_WORK REQUEST_
In the records below, find the lines that include "Hans" and copy each.

Records drawn from a dataset
===============

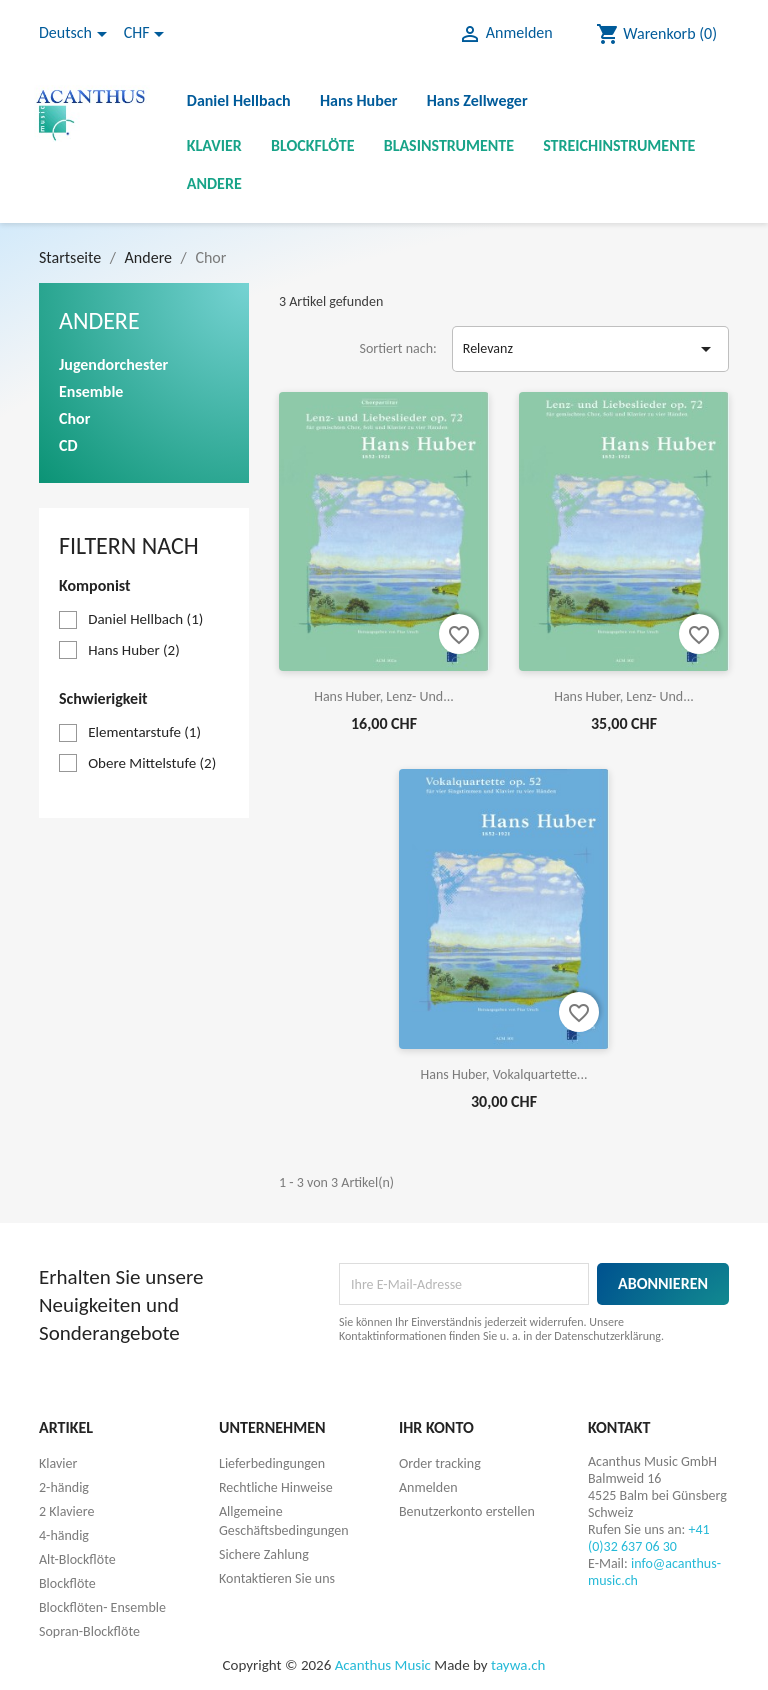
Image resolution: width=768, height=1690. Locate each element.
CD (68, 445)
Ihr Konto (436, 1427)
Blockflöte (313, 145)
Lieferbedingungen (272, 1463)
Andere (214, 183)
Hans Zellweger (477, 100)
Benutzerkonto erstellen (467, 1511)
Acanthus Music (383, 1665)
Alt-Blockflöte (77, 1559)
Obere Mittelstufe (152, 763)
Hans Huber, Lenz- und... (384, 696)
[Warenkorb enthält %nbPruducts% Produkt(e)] (656, 34)
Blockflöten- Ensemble (102, 1607)
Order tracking (440, 1463)
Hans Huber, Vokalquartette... (504, 1074)
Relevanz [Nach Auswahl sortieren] (590, 349)
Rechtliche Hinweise (276, 1487)
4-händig (64, 1535)
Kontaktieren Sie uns (277, 1578)
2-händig (64, 1487)
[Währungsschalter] (147, 34)
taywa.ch (518, 1665)
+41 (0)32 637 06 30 (649, 1538)
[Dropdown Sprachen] (76, 34)
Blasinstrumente (449, 145)
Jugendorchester (113, 364)
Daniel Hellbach (239, 100)
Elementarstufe (144, 732)
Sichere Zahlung (264, 1554)
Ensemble (91, 391)
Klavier (214, 145)
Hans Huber (359, 100)
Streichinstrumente (619, 145)
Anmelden (428, 1487)
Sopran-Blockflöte (89, 1631)
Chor (74, 418)
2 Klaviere (66, 1511)
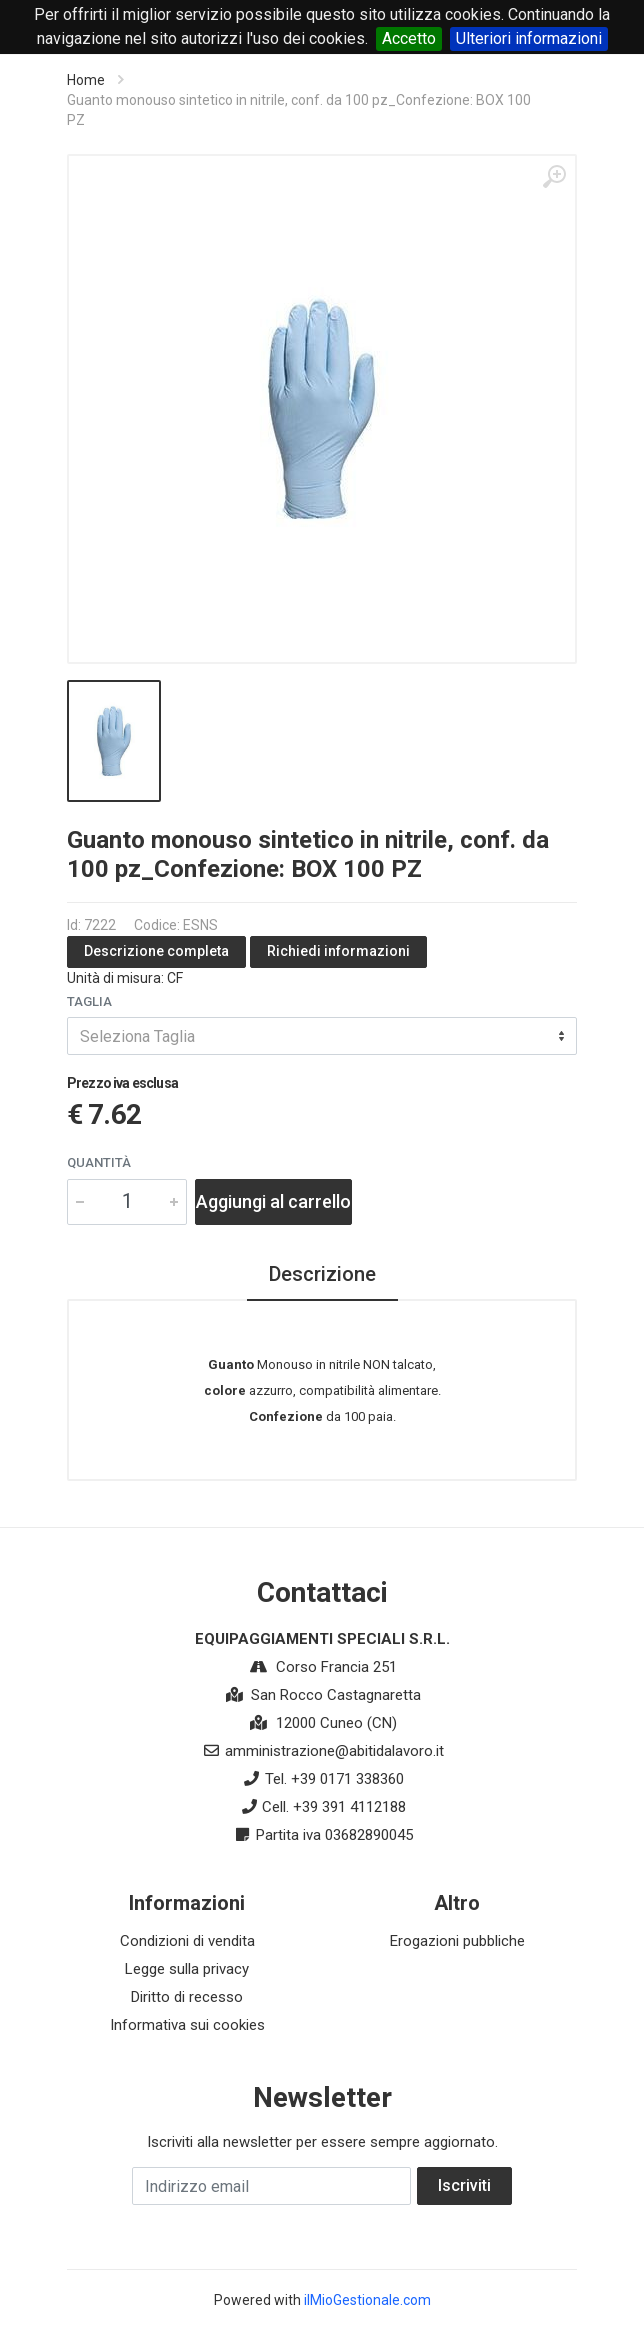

===============

_YOUR RESPONSE_
Hans Zellweger (477, 100)
Hans Huber, Lenz- und... (384, 696)
Hans Huber, Vokalquartette... (504, 1074)
Hans Huber (359, 100)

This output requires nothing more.